**EXERCISE DETAILS:** Gather all lines in the entries that include the word "syrah".
━━━━━ RECORDS PROVIDED ━━━━━
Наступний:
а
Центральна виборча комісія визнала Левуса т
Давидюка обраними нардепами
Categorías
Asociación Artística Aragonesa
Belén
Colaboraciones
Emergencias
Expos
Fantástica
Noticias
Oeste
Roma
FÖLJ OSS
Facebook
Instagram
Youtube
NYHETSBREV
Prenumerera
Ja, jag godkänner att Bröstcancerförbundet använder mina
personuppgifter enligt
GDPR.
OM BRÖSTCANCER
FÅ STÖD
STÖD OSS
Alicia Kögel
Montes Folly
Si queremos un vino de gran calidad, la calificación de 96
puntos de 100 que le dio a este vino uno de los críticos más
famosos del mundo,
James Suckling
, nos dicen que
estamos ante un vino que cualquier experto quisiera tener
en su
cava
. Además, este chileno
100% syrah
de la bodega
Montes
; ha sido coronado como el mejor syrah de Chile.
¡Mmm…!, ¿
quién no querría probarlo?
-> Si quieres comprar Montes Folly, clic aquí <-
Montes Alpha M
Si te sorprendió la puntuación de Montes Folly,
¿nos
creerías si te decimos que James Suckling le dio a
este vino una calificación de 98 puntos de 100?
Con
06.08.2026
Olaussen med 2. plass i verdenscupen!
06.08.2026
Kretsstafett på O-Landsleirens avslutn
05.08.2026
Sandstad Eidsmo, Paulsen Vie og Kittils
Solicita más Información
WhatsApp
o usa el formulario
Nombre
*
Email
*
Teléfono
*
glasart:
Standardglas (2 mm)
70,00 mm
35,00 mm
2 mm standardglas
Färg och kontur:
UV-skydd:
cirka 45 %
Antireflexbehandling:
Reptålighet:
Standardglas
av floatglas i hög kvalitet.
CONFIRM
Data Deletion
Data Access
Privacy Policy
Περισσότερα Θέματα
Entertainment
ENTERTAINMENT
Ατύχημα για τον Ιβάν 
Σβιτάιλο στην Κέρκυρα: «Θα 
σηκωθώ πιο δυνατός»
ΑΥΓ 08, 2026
━━━━━
**ANSWER TO THIS TASK:**
100% syrah
; ha sido coronado como el mejor syrah de Chile.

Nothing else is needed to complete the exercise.